Hoy, todos los niños estaban vestidos con chaquetas nuevas rojas, con una atmósfera festiva por todas partes.
Si Niang también estaba vestida de rojo, su carita regordeta similar a dos manzanas rojas, daban ganas de darle un mordisco.
Qin Yao explicó:
—Este es el carácter ‘Fu’, que debe pegarse al revés, significa ‘la fortuna ha llegado’.
—No sé si la gente de la ciudad celebra el Año Nuevo de esta manera, pero a partir de ahora, así es como nuestra familia lo celebrará.
El hijo del Líder del Clan había estudiado durante tres años en la academia del condado y ahora estaba escribiendo pareados en una mesa larga en su patio para los aldeanos.
Los aldeanos traían dos huevos o un tazón de arroz, junto con su papel rojo preparado, para pedirle al hijo del Líder del Clan que les ayudara a escribir pareados para la buena suerte.
Temprano en la mañana, Qin Yao había enviado a Da Lang y Segundo Lang con medio tazón de arroz fino para intercambiar por un par de pareados, que ahora pegaban junto con el carácter ‘Fu’; también colgó el par de faroles rojos que había comprado anteriormente bajo los aleros de la sala principal, creando un ambiente muy especial.
Liu Ji estaba de pie en la puerta, revisando los pareados a ambos lados, y resopló:
—Estos caracteres no son mucho mejores que los míos.
Efectivamente, él hacía tofu.
Temprano en la mañana, cuando Qin Yao envió a Da Lang y Segundo Lang a escribir los pareados, también envió dos libras de harina blanca a la casa vieja como saludo de Año Nuevo para la pareja de ancianos.
Por la tarde, Jinbao y Jinhua trajeron un tazón de tofu recién hecho.
Qin Yao quería darles algunas habas de soja, pero se negaron, así que terminó dándoles dos monedas de cobre a cada uno como dinero contra el mal, viendo a los hermanos correr felizmente de regreso a casa.
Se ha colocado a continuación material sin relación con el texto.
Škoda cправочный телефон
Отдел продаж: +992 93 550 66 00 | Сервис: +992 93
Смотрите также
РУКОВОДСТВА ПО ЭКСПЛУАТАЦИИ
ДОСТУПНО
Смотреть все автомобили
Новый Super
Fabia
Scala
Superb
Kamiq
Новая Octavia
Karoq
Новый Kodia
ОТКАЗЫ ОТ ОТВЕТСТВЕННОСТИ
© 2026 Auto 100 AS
Todavía había nieve en el camino, y se cayeron varias veces a mitad de camino, pero no parecían lastimados, ya que sus risas alegres viajaban lejos.
—¡Es hora de comer!
—gritó Liu Ji desde la sala principal.
Qin Yao cerró la puerta del patio, empujó la puerta bien cerrada de la sala principal y entró.
Un brasero ardía con fuerza, con una olla de hierro encima.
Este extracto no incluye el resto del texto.